Is George Russell a Sith Lord?? I mean...look at him! :confused:
 
This is something I've come to expect in sim racing these days, uneven conditions... Only AC and ACC seem to be immune from it due to their less complex physics... iRacing hasn't even implemented the rain yet so we'll see how well they tackle it...

rF2 has had some track sync issues in some major races that weren't there a few years ago and anything on the Madness engine is all over the place with it's track conditions for the practice and qualy and then the weather is different in the races as well... AMS2 still has these bugs and really dilutes the ability to compete fairly on it...

To expand, some drivers will experience a drying line in the rain, to the point that some corners are dry from white line to white line and other drivers will have a completely wet track with not even a hint of a drying line...
 
It might be a major bug if you like online racing and esports, but personally I still don't regard it as 'perhaps the biggest that has ever plagued the games'.

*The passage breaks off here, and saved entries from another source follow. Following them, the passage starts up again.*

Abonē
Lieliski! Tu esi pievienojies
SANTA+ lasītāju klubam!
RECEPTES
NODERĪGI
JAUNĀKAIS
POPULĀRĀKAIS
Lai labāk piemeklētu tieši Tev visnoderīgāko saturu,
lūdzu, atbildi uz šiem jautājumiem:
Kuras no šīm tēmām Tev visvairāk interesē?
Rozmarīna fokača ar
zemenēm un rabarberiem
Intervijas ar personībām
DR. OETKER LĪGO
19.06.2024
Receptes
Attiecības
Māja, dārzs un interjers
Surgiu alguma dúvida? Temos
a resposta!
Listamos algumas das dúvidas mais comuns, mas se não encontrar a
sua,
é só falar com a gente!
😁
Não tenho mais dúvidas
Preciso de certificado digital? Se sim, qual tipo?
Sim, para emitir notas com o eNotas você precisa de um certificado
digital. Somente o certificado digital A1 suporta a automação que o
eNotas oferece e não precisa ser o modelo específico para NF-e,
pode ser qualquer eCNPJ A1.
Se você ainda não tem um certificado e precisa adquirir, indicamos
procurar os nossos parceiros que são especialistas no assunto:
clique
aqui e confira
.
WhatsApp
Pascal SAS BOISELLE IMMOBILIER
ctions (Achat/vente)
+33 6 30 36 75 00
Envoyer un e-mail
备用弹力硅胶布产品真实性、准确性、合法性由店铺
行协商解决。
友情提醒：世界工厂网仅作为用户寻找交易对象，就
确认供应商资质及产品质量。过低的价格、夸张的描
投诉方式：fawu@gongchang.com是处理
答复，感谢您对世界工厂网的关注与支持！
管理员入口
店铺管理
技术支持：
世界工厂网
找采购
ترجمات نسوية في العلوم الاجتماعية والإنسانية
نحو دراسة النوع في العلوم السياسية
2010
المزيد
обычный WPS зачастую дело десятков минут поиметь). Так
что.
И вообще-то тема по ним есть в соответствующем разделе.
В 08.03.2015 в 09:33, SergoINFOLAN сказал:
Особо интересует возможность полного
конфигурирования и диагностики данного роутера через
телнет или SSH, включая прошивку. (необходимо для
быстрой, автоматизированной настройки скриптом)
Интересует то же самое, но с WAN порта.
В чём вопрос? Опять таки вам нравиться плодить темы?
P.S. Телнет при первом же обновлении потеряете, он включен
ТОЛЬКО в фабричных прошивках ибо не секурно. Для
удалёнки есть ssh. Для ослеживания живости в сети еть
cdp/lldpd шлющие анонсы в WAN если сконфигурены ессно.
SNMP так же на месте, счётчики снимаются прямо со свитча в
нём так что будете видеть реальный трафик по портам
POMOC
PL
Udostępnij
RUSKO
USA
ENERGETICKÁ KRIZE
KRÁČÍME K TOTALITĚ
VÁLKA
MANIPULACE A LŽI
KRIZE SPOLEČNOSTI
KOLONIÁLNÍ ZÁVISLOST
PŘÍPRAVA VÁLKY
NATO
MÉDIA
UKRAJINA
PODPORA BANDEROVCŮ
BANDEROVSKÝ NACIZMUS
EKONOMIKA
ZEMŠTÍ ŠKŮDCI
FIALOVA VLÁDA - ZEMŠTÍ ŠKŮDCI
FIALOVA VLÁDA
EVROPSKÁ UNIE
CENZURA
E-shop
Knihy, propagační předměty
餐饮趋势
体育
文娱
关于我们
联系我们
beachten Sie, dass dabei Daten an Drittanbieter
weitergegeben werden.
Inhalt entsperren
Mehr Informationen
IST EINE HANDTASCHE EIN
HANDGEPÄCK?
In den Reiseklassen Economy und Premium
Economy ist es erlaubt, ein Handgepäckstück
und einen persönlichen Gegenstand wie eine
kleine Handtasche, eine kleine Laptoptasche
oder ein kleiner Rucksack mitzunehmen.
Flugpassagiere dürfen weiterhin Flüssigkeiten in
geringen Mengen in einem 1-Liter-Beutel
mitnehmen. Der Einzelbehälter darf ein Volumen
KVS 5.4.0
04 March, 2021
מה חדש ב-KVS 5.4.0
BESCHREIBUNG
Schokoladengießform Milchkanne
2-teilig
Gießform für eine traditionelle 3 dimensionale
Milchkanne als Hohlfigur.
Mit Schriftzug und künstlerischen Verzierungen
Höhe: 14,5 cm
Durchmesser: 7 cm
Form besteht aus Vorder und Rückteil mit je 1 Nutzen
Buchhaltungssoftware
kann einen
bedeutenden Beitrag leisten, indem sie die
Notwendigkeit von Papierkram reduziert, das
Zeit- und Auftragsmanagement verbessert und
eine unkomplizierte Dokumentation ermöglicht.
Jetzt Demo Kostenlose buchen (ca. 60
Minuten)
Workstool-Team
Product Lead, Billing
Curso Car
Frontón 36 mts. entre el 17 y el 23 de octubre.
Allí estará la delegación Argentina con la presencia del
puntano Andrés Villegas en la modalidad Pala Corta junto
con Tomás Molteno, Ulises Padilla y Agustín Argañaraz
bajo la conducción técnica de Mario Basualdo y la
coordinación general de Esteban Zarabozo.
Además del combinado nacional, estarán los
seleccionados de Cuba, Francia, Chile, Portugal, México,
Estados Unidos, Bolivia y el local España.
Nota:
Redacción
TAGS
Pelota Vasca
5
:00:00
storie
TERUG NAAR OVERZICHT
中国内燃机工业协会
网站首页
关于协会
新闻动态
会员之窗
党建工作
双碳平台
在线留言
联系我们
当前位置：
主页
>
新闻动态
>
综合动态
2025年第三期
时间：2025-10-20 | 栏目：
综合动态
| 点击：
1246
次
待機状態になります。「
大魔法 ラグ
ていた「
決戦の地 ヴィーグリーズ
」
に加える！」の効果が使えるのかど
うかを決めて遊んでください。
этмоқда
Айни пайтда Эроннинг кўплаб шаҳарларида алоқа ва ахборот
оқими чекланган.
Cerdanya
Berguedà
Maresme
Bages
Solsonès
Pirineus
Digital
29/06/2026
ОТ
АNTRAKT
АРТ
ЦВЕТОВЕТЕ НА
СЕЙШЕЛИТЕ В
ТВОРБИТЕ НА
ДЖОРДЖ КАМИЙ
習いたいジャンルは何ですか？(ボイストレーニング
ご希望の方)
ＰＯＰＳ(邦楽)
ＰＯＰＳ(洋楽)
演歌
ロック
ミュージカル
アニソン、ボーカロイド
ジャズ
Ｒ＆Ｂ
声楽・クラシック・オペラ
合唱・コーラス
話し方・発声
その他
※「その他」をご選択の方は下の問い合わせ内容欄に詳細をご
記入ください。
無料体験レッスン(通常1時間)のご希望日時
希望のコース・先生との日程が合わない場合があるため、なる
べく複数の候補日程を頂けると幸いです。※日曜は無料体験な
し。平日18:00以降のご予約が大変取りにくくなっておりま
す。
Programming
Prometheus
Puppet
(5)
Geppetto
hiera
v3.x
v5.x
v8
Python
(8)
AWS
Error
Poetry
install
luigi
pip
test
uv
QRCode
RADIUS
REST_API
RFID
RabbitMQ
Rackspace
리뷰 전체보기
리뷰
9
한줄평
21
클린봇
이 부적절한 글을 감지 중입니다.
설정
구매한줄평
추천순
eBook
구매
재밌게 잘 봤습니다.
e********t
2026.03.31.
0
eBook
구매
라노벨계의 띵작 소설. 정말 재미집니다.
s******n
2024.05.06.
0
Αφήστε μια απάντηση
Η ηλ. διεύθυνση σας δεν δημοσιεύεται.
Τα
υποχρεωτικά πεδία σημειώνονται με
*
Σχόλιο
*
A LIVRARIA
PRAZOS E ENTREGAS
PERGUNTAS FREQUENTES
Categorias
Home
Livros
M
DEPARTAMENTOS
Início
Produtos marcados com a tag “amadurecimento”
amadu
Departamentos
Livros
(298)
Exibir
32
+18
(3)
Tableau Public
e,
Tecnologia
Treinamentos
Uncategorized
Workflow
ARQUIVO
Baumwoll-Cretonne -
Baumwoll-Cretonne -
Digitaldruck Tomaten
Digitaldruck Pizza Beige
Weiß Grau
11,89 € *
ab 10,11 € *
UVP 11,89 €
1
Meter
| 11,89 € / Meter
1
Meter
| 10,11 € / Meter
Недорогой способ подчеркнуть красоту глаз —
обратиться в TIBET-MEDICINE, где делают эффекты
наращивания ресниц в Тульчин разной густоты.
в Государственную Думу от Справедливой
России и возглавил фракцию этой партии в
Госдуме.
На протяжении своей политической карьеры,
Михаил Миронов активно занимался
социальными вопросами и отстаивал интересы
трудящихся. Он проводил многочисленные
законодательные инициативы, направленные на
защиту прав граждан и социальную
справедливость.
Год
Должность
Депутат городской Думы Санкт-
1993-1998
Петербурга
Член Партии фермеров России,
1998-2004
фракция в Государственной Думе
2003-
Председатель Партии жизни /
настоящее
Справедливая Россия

For me, there have been other, more game breaking bugs, such as pitting and being given worn tyres; pitting and being stuck unable to move out of the pits; game failing to save your progress forcing you to re-run a whole GP. All of these were consistent, repetitive bugs, repeated year after year and affecting everyone, not just online players.
 
What is sure though is that the tssting peocesses of these games are absolutely amateurish. How come a league discovers something so obvious, at the base of their mechanics (after many yearly iterations of the same game)? I assume it should not be difficult to launch 100% races with each car, alone on track, disabling AI mistakes and mechanical failures, just to check they perform the same way. No human ressources involved, just computers and energy. What is sure is that soemone at CM hasn't done his job...
Chances are that this bug has been introduced only recently. If this bug really had been in the game for a longer time, eSports drivers would've noticed it way earlier.
 
If you do that, you still have to somehow convert the physical model to the visual one which will cause all kinds of issues.
They should have made a standardized F1 league car, all the same, but with different liveries.
Like all the other series do for many years, for a good reason.
As everybody would pick the fastest car anyway.